• [DATA LISTING]
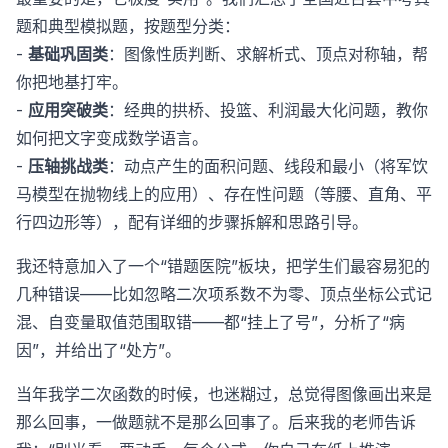
题和典型模拟题，按题型分类：
-
基础巩固类
：图像性质判断、求解析式、顶点对称轴，帮
你把地基打牢。
-
应用突破类
：经典的拱桥、投篮、利润最大化问题，教你
如何把文字变成数学语言。
-
压轴挑战类
：动点产生的面积问题、线段和最小（将军饮
马模型在抛物线上的应用）、存在性问题（等腰、直角、平
行四边形等），配有详细的步骤拆解和思路引导。
我还特意加入了一个“错题医院”板块，把学生们最容易犯的
几种错误——比如忽略二次项系数不为零、顶点坐标公式记
混、自变量取值范围取错——都“挂上了号”，分析了“病
因”，并给出了“处方”。
当年我学二次函数的时候，也迷糊过，总觉得图像画出来是
那么回事，一做题就不是那么回事了。后来我的老师告诉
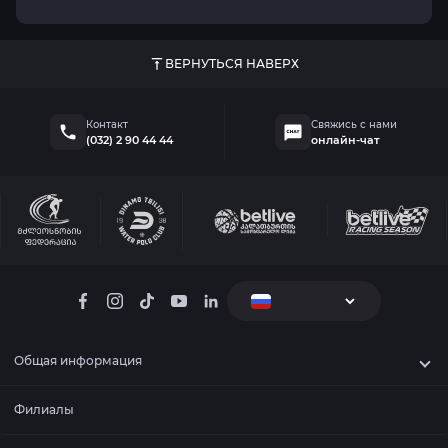
ВЕРНУТЬСЯ НАВЕРХ
Контакт
Свяжись с нами
(032) 2 90 44 44
онлайн-чат
Общая информация
Филиалы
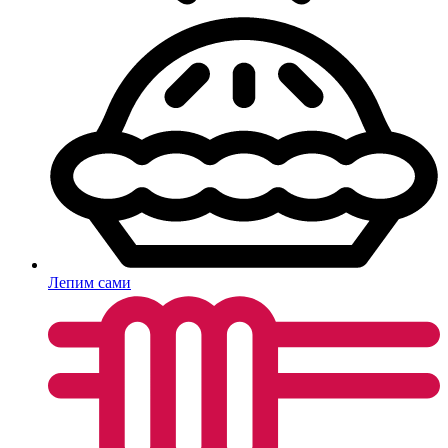
Лепим сами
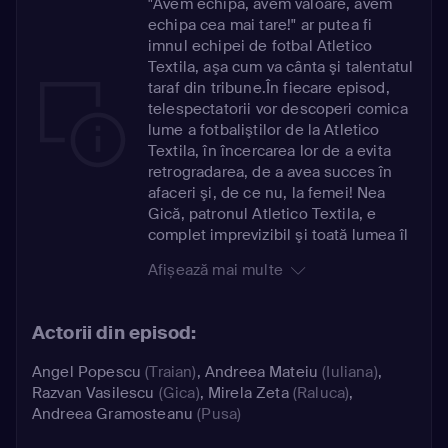
"Avem echipă, avem valoare, avem
echipa cea mai tare!" ar putea fi
imnul echipei de fotbal Atletico
Textila, aşa cum va cânta şi talentatul
taraf din tribune.În fiecare episod,
telespectatorii vor descoperi comica
lume a fotbaliştilor de la Atletico
Textila, în încercarea lor de a evita
retrogradarea, de a avea succes în
afaceri şi, de ce nu, la femei! Nea
Gică, patronul Atletico Textila, e
complet imprevizibil şi toată lumea îl
ştie de frică, inclusiv antrenorul
Afișează mai multe
Traian. Iubit de întreaga echipă,
Traian este omul care se pricepe la
orice, ştie orice şi poate să dea
Actorii din episod:
sfaturi despre orice, dar viaţa i se
complică în momentul în care Raluca,
Angel Popescu
(Traian)
,
Andreea Mateiu
(Iuliana)
,
soţia patronului, preia cârmele
Razvan Vasilescu
(Gica)
,
Mirela Zeta
(Raluca)
,
echipei Atletico Textila, după ce
Andreea Gramosteanu
(Pusa)
soţul ei suferă un atac de cord. Se
visează creatoare de modă şi femeie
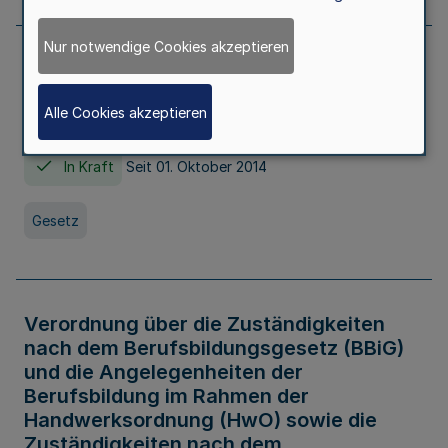
Nur notwendige Cookies akzeptieren
Gesetz über die Hochschulen des Landes
Nordrhein-Westfalen (Hochschulgesetz -
Alle Cookies akzeptieren
HG)
In Kraft
Seit 01. Oktober 2014
Gesetz
Verordnung über die Zuständigkeiten
nach dem Berufsbildungsgesetz (BBiG)
und die Angelegenheiten der
Berufsbildung im Rahmen der
Handwerksordnung (HwO) sowie die
Zuständigkeiten nach dem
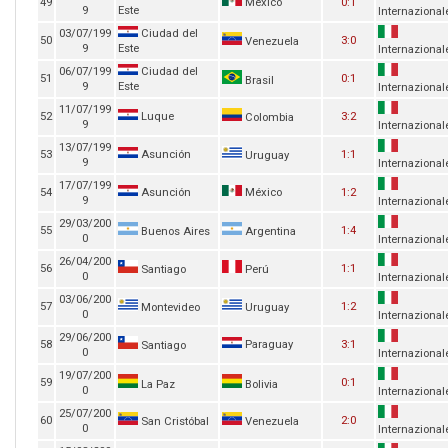
49
México
0:1
9
Este
Internazional
03/07/199
Ciudad del
50
3:0
Venezuela
9
Este
Internazional
06/07/199
Ciudad del
51
0:1
Brasil
9
Este
Internazional
11/07/199
52
Luque
3:2
Colombia
9
Internazional
13/07/199
53
Asunción
1:1
Uruguay
9
Internazional
17/07/199
54
Asunción
México
1:2
9
Internazional
29/03/200
55
1:4
Buenos Aires
Argentina
0
Internazional
26/04/200
56
1:1
Santiago
Perú
0
Internazional
03/06/200
57
1:2
Montevideo
Uruguay
0
Internazional
29/06/200
58
Paraguay
3:1
Santiago
0
Internazional
19/07/200
59
0:1
La Paz
Bolivia
0
Internazional
25/07/200
60
2:0
San Cristóbal
Venezuela
0
Internazional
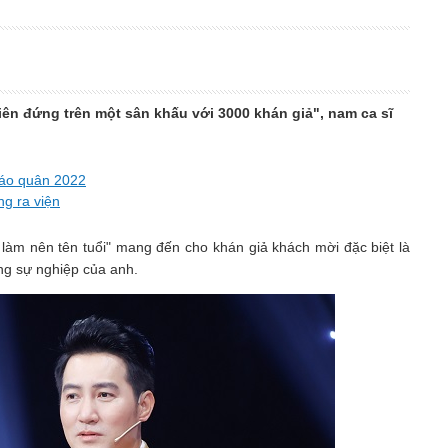
iên đứng trên một sân khấu với 3000 khán giả", nam ca sĩ
 Táo quân 2022
g ra viện
 làm nên tên tuổi" mang đến cho khán giả khách mời đặc biệt là
ng sự nghiệp của anh.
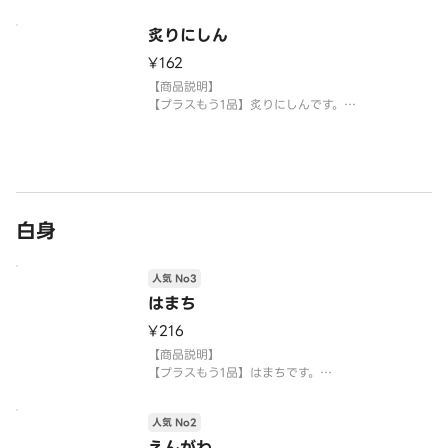
使い捨て容器に入れてご提供いたします。
炙りにしん
【注意事項】
¥162
※生もののため、天候等により欠品または品切れ、
内容を一部変更する場合がございます。
【商品説明】
※アレルギー情報については魚べい・元気寿司のホ
【プラスもう1品】炙りにしんです。
ームペー
【提供方法】
使い捨て容器に入れてご提供いたします。
【注意事項】
※生もののため、天候等により欠品または品切れ、
白身
内容を一部変更する場合がございます。
※アレルギー情報については魚べい・元気寿司のホ
ームペー
人気 No3
はまち
¥216
【商品説明】
【プラスもう1品】はまちです。
【提供方法】
人気 No2
使い捨て容器に入れてご提供いたします。
えんがわ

• [TASK TO CARRY OUT] Set down the data above exactly as written. Omit the pictures.

• [COMPLETED TASK]
题和典型模拟题，按题型分类：
-
基础巩固类
：图像性质判断、求解析式、顶点对称轴，帮
你把地基打牢。
-
应用突破类
：经典的拱桥、投篮、利润最大化问题，教你
如何把文字变成数学语言。
-
压轴挑战类
：动点产生的面积问题、线段和最小（将军饮
马模型在抛物线上的应用）、存在性问题（等腰、直角、平
行四边形等），配有详细的步骤拆解和思路引导。
我还特意加入了一个“错题医院”板块，把学生们最容易犯的
几种错误——比如忽略二次项系数不为零、顶点坐标公式记
混、自变量取值范围取错——都“挂上了号”，分析了“病
因”，并给出了“处方”。
当年我学二次函数的时候，也迷糊过，总觉得图像画出来是
那么回事，一做题就不是那么回事了。后来我的老师告诉
ВЕРНУТЬСЯ НАВЕРХ
Контакт
Свяжись с нами
(032) 2 90 44 44
онлайн-чат
Общая информация
Филиалы
Лепим сами
"Avem echipă, avem valoare, avem
echipa cea mai tare!" ar putea fi
imnul echipei de fotbal Atletico
Textila, aşa cum va cânta şi talentatul
taraf din tribune.În fiecare episod,
telespectatorii vor descoperi comica
lume a fotbaliştilor de la Atletico
Textila, în încercarea lor de a evita
retrogradarea, de a avea succes în
afaceri şi, de ce nu, la femei! Nea
Gică, patronul Atletico Textila, e
complet imprevizibil şi toată lumea îl
ştie de frică, inclusiv antrenorul
Afișează mai multe
Traian. Iubit de întreaga echipă,
Traian este omul care se pricepe la
orice, ştie orice şi poate să dea
Actorii din episod:
sfaturi despre orice, dar viaţa i se
complică în momentul în care Raluca,
Angel Popescu
(Traian)
,
Andreea Mateiu
(Iuliana)
,
soţia patronului, preia cârmele
Razvan Vasilescu
(Gica)
,
Mirela Zeta
(Raluca)
,
echipei Atletico Textila, după ce
Andreea Gramosteanu
(Pusa)
soţul ei suferă un atac de cord. Se
visează creatoare de modă şi femeie
Nur notwendige Cookies akzeptieren
Gesetz über die Hochschulen des Landes
Nordrhein-Westfalen (Hochschulgesetz -
Alle Cookies akzeptieren
HG)
In Kraft
Seit 01. Oktober 2014
Gesetz
Verordnung über die Zuständigkeiten
nach dem Berufsbildungsgesetz (BBiG)
und die Angelegenheiten der
Berufsbildung im Rahmen der
Handwerksordnung (HwO) sowie die
Zuständigkeiten nach dem
49
México
0:1
9
Este
Internazional
03/07/199
Ciudad del
50
3:0
Venezuela
9
Este
Internazional
06/07/199
Ciudad del
51
0:1
Brasil
9
Este
Internazional
11/07/199
52
Luque
3:2
Colombia
9
Internazional
13/07/199
53
Asunción
1:1
Uruguay
9
Internazional
17/07/199
54
Asunción
México
1:2
9
Internazional
29/03/200
55
1:4
Buenos Aires
Argentina
0
Internazional
26/04/200
56
1:1
Santiago
Perú
0
Internazional
03/06/200
57
1:2
Montevideo
Uruguay
0
Internazional
29/06/200
58
Paraguay
3:1
Santiago
0
Internazional
19/07/200
59
0:1
La Paz
Bolivia
0
Internazional
25/07/200
60
2:0
San Cristóbal
Venezuela
0
Internazional
iên đứng trên một sân khấu với 3000 khán giả", nam ca sĩ
 Táo quân 2022
g ra viện
 làm nên tên tuổi" mang đến cho khán giả khách mời đặc biệt là
ng sự nghiệp của anh.
使い捨て容器に入れてご提供いたします。
炙りにしん
【注意事項】
¥162
※生もののため、天候等により欠品または品切れ、
内容を一部変更する場合がございます。
【商品説明】
※アレルギー情報については魚べい・元気寿司のホ
【プラスもう1品】炙りにしんです。
ームペー
【提供方法】
使い捨て容器に入れてご提供いたします。
【注意事項】
※生もののため、天候等により欠品または品切れ、
白身
内容を一部変更する場合がございます。
※アレルギー情報については魚べい・元気寿司のホ
ームペー
人気 No3
はまち
¥216
【商品説明】
【プラスもう1品】はまちです。
【提供方法】
人気 No2
使い捨て容器に入れてご提供いたします。
えんがわ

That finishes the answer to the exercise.